| GIVEN ENTRIES |

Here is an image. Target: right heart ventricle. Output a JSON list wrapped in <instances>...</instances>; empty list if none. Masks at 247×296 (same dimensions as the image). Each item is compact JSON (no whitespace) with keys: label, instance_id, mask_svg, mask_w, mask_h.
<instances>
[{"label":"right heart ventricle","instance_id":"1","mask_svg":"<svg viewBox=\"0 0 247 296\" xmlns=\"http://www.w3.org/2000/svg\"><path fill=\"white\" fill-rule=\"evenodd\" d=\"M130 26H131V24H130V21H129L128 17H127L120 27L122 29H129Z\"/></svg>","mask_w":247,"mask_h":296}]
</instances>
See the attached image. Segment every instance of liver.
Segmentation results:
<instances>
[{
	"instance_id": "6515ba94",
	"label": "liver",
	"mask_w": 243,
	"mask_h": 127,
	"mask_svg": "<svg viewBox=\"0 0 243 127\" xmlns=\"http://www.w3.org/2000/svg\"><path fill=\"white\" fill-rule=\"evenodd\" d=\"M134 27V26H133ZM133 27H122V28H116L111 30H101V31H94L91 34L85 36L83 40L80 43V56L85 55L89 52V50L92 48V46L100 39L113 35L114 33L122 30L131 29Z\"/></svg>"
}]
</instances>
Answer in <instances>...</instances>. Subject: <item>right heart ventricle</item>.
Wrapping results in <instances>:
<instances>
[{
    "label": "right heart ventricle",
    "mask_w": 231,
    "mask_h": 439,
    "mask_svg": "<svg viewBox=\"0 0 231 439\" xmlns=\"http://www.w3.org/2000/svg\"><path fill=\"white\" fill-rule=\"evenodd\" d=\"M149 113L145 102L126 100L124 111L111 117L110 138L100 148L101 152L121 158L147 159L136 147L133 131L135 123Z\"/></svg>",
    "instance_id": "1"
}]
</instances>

| THE PROBLEM |
The answer must be the line containing "Answer in <instances>...</instances>." and every line after it to the end of the records, repeated exactly.

| EXERCISE RESPONSE |
Answer in <instances>...</instances>. Subject: <item>right heart ventricle</item>.
Wrapping results in <instances>:
<instances>
[{
    "label": "right heart ventricle",
    "mask_w": 231,
    "mask_h": 439,
    "mask_svg": "<svg viewBox=\"0 0 231 439\" xmlns=\"http://www.w3.org/2000/svg\"><path fill=\"white\" fill-rule=\"evenodd\" d=\"M149 113L145 102L126 100L124 111L111 117L110 138L100 148L101 152L121 158L147 159L136 147L133 131L135 123Z\"/></svg>",
    "instance_id": "1"
}]
</instances>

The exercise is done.